The ANC said it was not ready to debate a mini-plenary tabled by the DA, prompting the speaker to let it stand over for a week (Yeshiel Panchia/AFP)
Bank statements lodged by the public protector in the Pretoria high court relating to donations made to President Cyril Ramphosa’s CR17 campaign have been sealed from public access, after a request from the president.
Ramaphosa is seeking to review and set aside the public protector’s Bosasa report, which found that he misled Parliament about one of the donations and that he had a duty to disclose who the donors were to the campaign.
In a review application, a record of the decision under review — all the documents on which the decision was based — must be filed with the court in terms of Rule 53 of the court rules.

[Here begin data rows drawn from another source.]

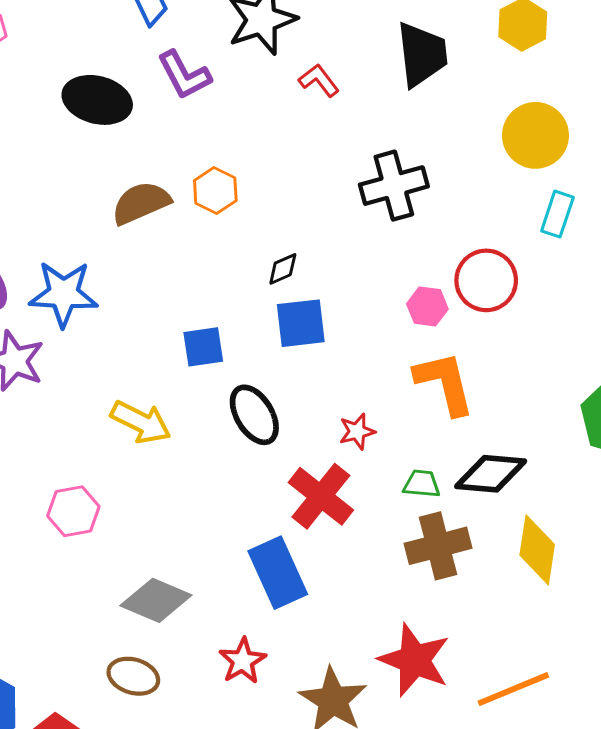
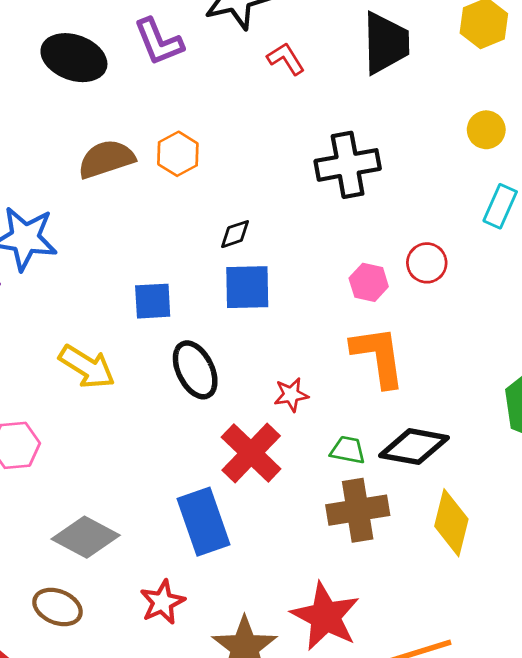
yellow circle: (535, 135) -> (486, 130), size x0.6
red circle: (486, 280) -> (427, 263), size x0.7

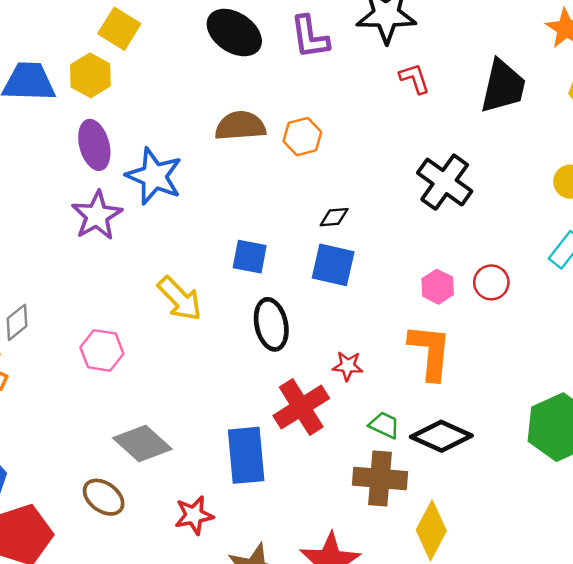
black cross: (348, 165) -> (445, 182), turned 32
yellow diamond: (451, 523) -> (431, 530), moved

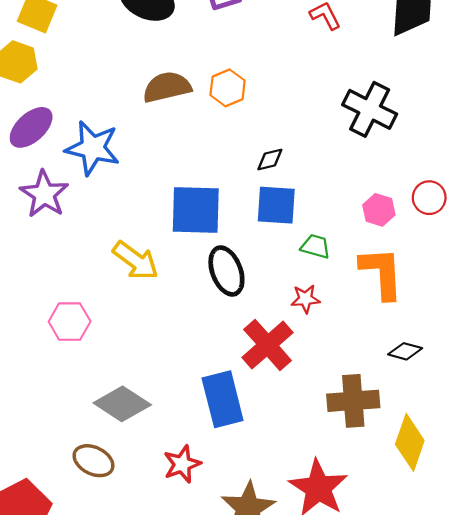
purple ellipse: (94, 145) -> (31, 127), turned 72
blue square: (250, 257) -> (196, 210), size x1.6
green trapezoid: (384, 425) -> (315, 246), moved
black diamond: (441, 436) -> (405, 351), size x0.6

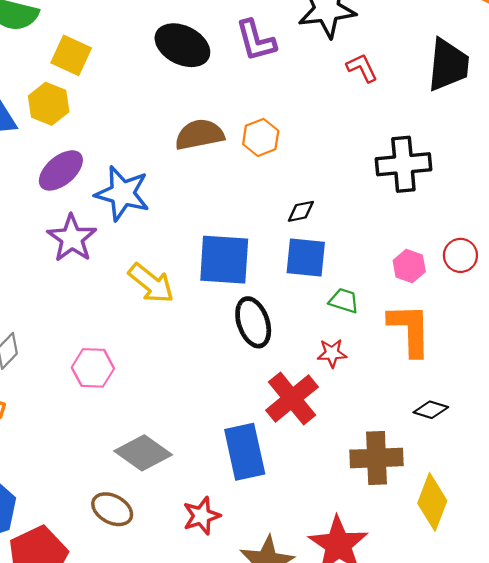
black cross: (370, 109) -> (403, 164), turned -34
yellow arrow: (136, 261) -> (151, 283), moved

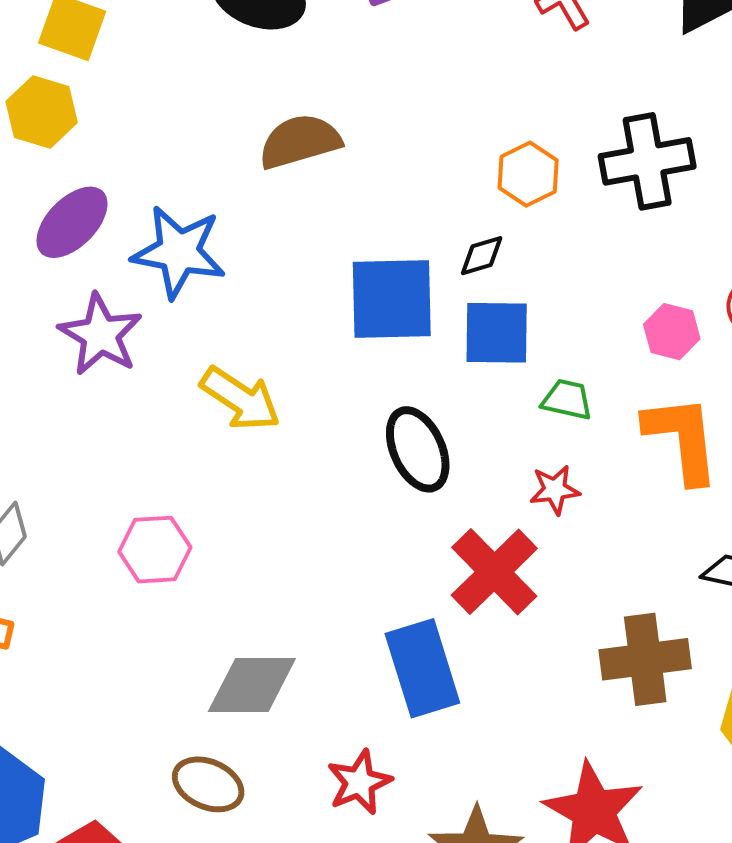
orange hexagon: (261, 137) -> (528, 174), moved
blue square: (224, 260) -> (392, 299), moved
gray diamond: (143, 453) -> (252, 685), turned -30

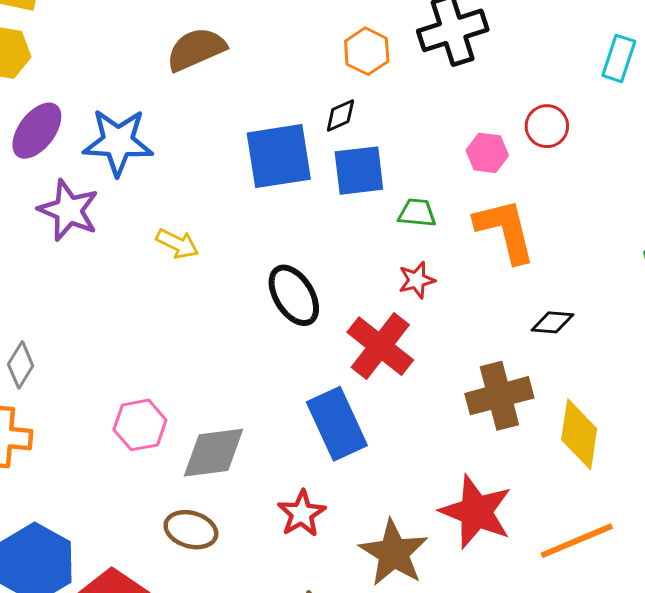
yellow arrow: (240, 399) -> (177, 244), size x0.7
black ellipse: (418, 449) -> (294, 295), moved
pink hexagon: (155, 550) -> (140, 425), moved

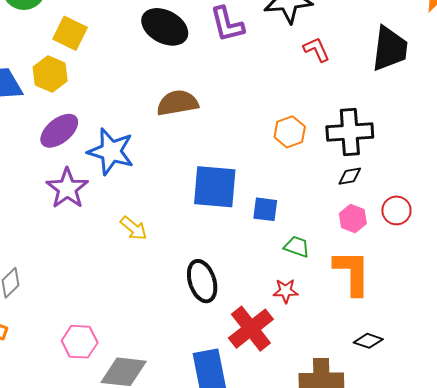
black diamond: (340, 116) -> (350, 176), moved
blue square: (359, 171) -> (265, 209), size x0.7

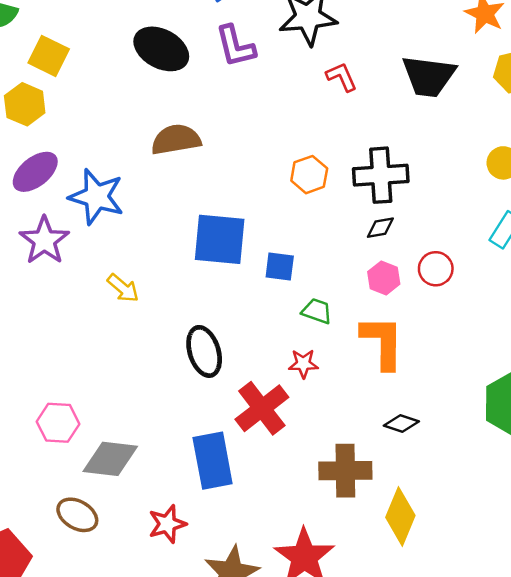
black trapezoid: (390, 49) -> (429, 76), turned 90

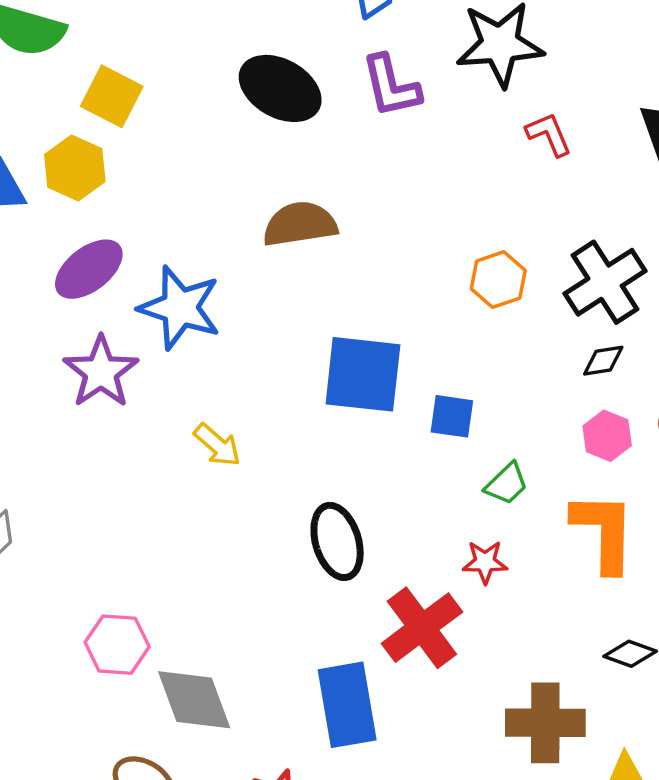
black cross: (381, 175) -> (605, 282), turned -30
green trapezoid: (317, 311) -> (506, 484), turned 116
gray diamond: (110, 459) -> (194, 700), turned 62

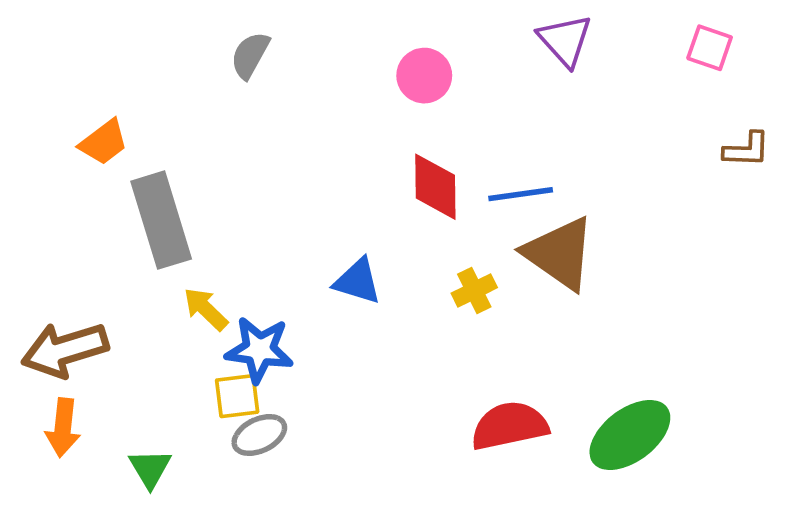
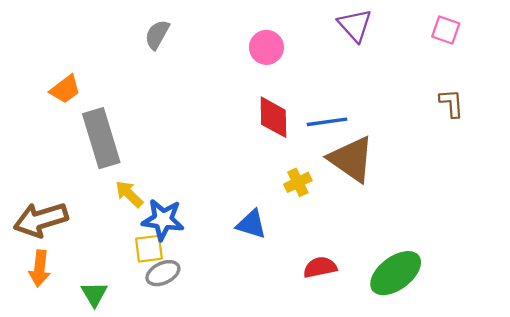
brown L-shape: (747, 150) -> (451, 103), moved, turned -96
blue triangle: (358, 281) -> (251, 224), moved
red semicircle: (509, 426) -> (320, 267), size x0.7

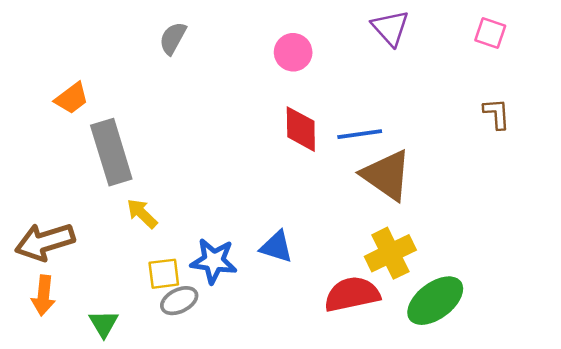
yellow cross: (298, 182) -> (390, 253), moved, size x1.6
blue star: (163, 220) -> (214, 261), moved
red semicircle: (320, 267) -> (352, 294), size x1.5

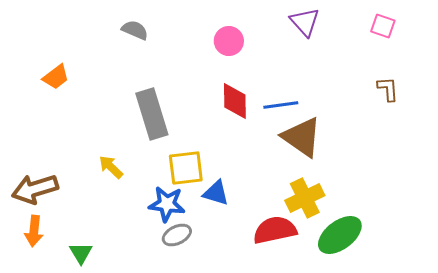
gray semicircle: (173, 38) -> (135, 30), turned 84
gray rectangle: (111, 152) -> (152, 114), moved
yellow square: (164, 274) -> (186, 168), moved, size x1.4
gray ellipse: (179, 301) -> (177, 235), moved

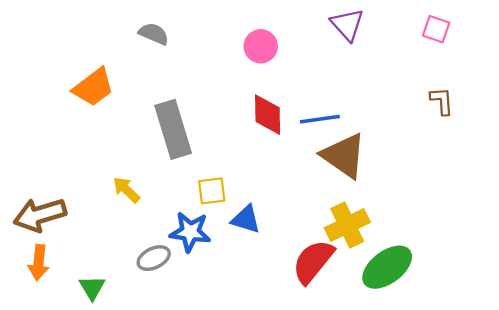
orange trapezoid: (56, 77) -> (93, 87), moved, size x1.4
yellow square: (186, 168) -> (212, 191), size x0.7
red semicircle: (275, 230) -> (313, 261), turned -39
gray ellipse: (177, 235) -> (154, 258), moved

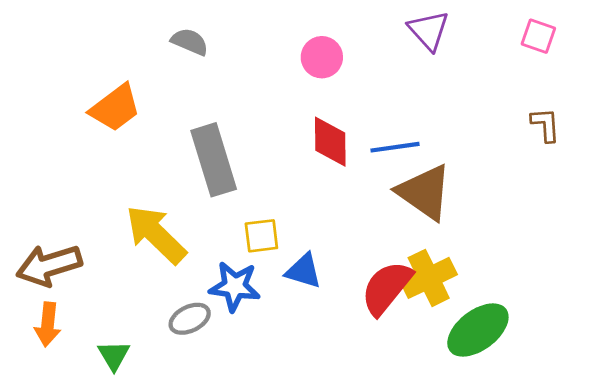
yellow arrow: (126, 190) -> (156, 234), size x1.8
red semicircle: (313, 261) -> (387, 288), moved

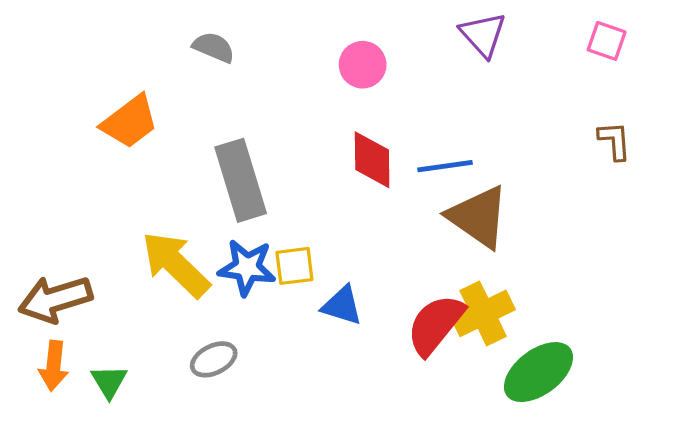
blue star: (235, 286) -> (247, 267), moved
green triangle: (114, 355) -> (109, 382), moved

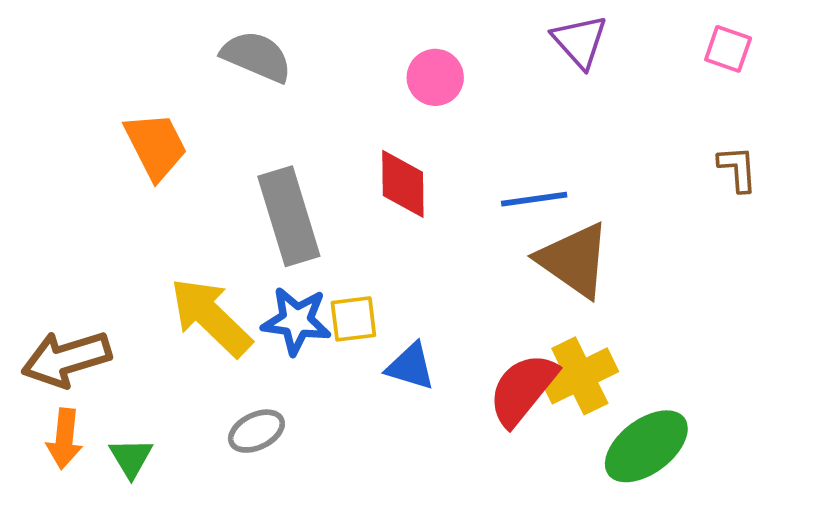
gray semicircle: (214, 47) -> (256, 56), size x1.4
orange trapezoid: (130, 122) -> (156, 146), turned -80
red diamond: (372, 160) -> (403, 184), moved

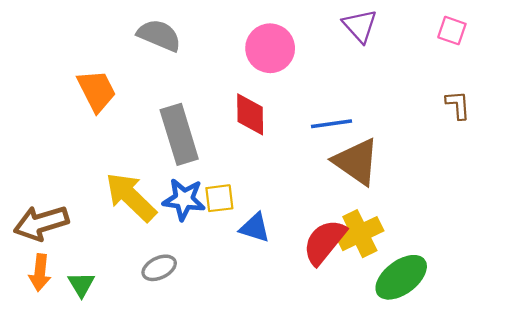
pink circle: (435, 77) -> (270, 48), size x1.4

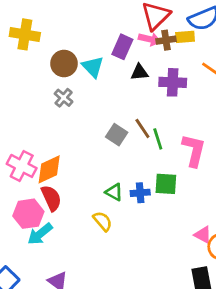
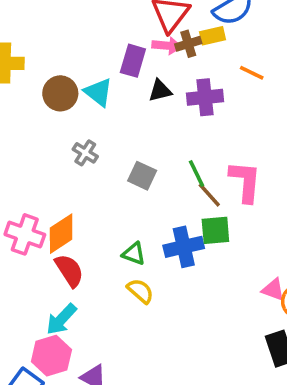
gray cross: (64, 98) -> (85, 153), moved
brown line: (142, 128) -> (209, 195), moved
green triangle: (114, 192) -> (134, 254), moved
blue cross: (140, 193) -> (184, 247), size x1.5
pink hexagon: (28, 214) -> (51, 356), moved

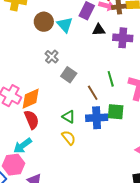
gray square: (142, 176) -> (69, 75), moved
brown line: (209, 195) -> (93, 93), moved

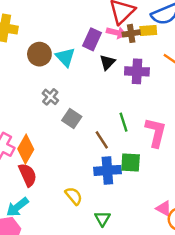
black triangle: (99, 30) -> (107, 62), turned -40
orange diamond: (31, 99) -> (26, 149), turned -35
green triangle: (69, 117) -> (102, 219), moved, turned 32

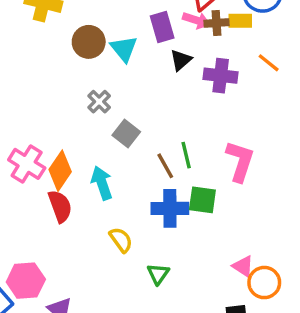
purple rectangle: (92, 39) -> (162, 27), turned -45
green line: (123, 122) -> (186, 155), moved
cyan arrow: (17, 207) -> (102, 183), moved, turned 105

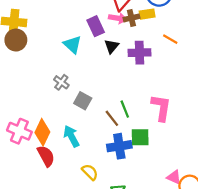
brown circle: (89, 42) -> (16, 40), moved

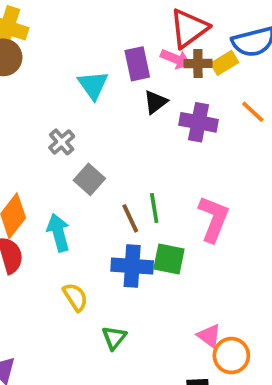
yellow rectangle: (147, 14) -> (225, 63), turned -35

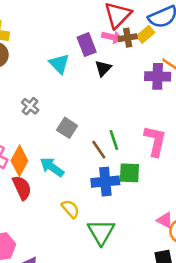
purple cross: (199, 122) -> (158, 76), moved
gray cross: (62, 142) -> (30, 106), moved
cyan arrow: (58, 233) -> (52, 167), turned -30
green triangle: (114, 338) -> (101, 232), size x1.6

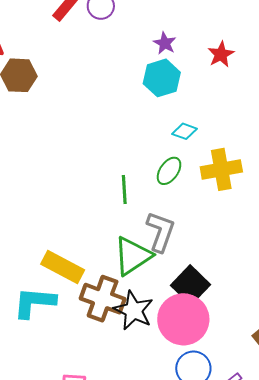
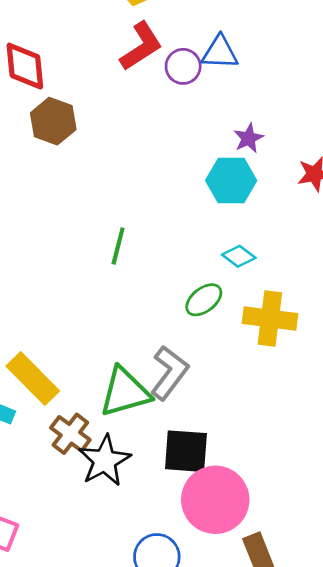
green line: (124, 189) -> (118, 246), moved
black square: (191, 285) -> (186, 451), turned 33
brown cross: (103, 299) -> (70, 434), size x0.7
pink circle: (183, 319) -> (215, 500), moved

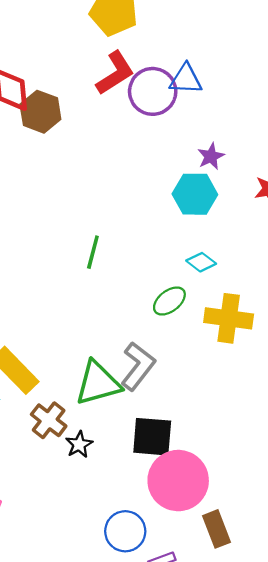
purple circle: (183, 66) -> (153, 91), size x1.5
brown hexagon: (53, 121) -> (40, 112), moved
black star: (105, 461) -> (79, 445), size x0.6

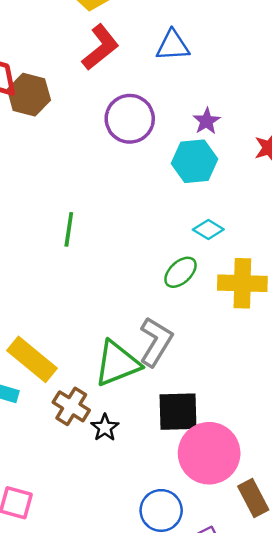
purple circle: (153, 91) -> (130, 119), moved
green line: (93, 252) -> (69, 229), moved

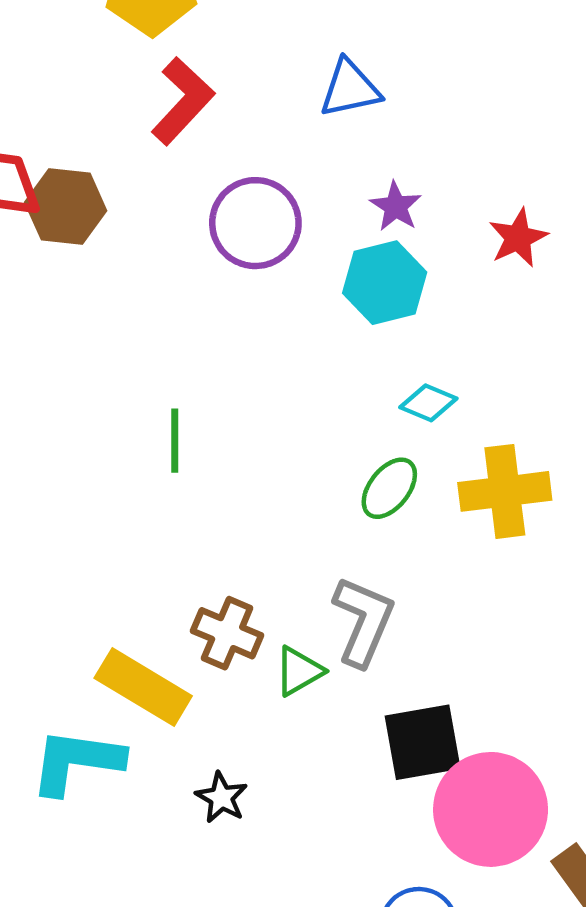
blue triangle: (173, 46) -> (350, 89), moved
green triangle: (117, 363) -> (299, 671), size x0.6
brown cross: (71, 406) -> (227, 633), moved
black star: (105, 428) -> (221, 798), moved

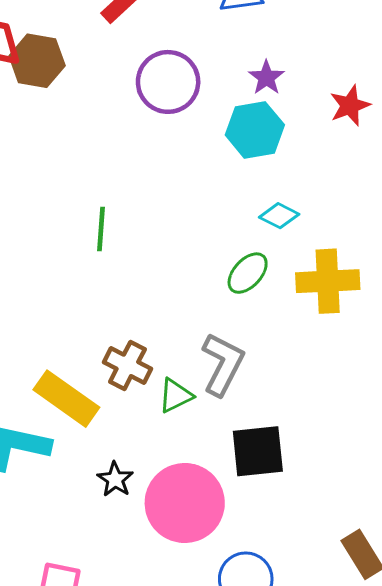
pink circle: (491, 809) -> (185, 503), moved

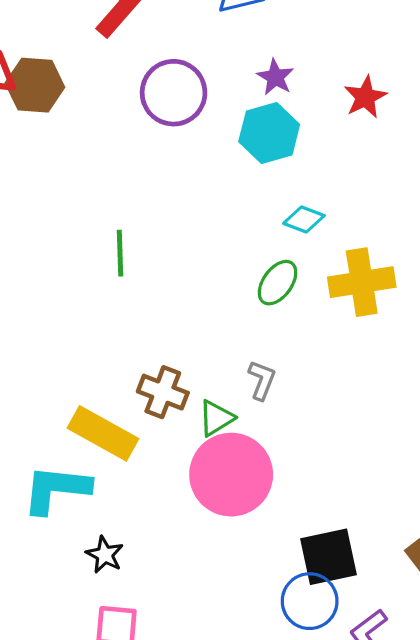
gray L-shape: (223, 364) -> (262, 380), size x0.6
black square: (258, 451) -> (329, 557), moved
black star: (115, 479) -> (105, 555), moved
pink circle: (185, 503) -> (231, 475), moved

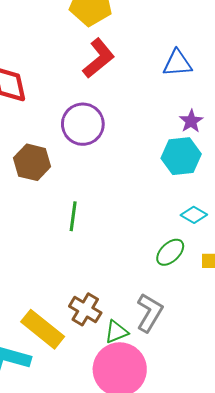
brown hexagon: (35, 85) -> (32, 162), moved
purple circle: (174, 93) -> (83, 124), moved
gray L-shape: (262, 380) -> (150, 313), size x1.5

Normally a rule 53 record is open to the public.
The Rule 53 record in this case is believed to reveal who the funders of the campaign were, and how much of the fundraising details Ramaphosa was aware of.
The president has consistently said he was kept at arms-length from the fundraising in the campaign.
Last week, his lawyers wrote to Pretoria high court Deputy Judge President Aubrey Ledwaba asking him to seal portions of the record from public access, saying they contained confidential third party information and that there was reason to believe that some may have been unlawfully obtained.
The request referred to “documents and / or information relating to the bank statements”. For now, the whole of the Rule 53 record has been sealed — to allow the president’s attorneys to go through it and identify which they are concerned about and revert to Ledwaba. However, the bank statements themselves are sealed for good, said the public protector’s spokesperson Oupa Segalwe.
When Ramaphosa’s lawyers made the request to seal the record, they said that, according to the public protector’s report, she had said that she had subpoenaed bank statements from Absa but it has been reported in the media that Absa said it did not receive a subpoena.
“In addition, in the report, the public protector does not state that she subpoenaed the bank records from Standard Bank. Therefore, it is unclear how the Public Protector obtained the bank records,” the letter from Harris Nupen Molebatsi Attorneys reads.
However, the Public Protector’s attorney Theo Seanago said the concern that the records were unlawfully obtained was “a very serious allegation against the public protector. Yet it is made without any reference to evidence whatsoever … it is entirely unfounded and without merit.”
Segalwe said “every bank record that had a bearing on the investigation or which involved the donations was obtained from the FIC [Financial Intelligence Centre]”.
This was done in terms of a memorandum of understanding entered into by the two institutions, he said.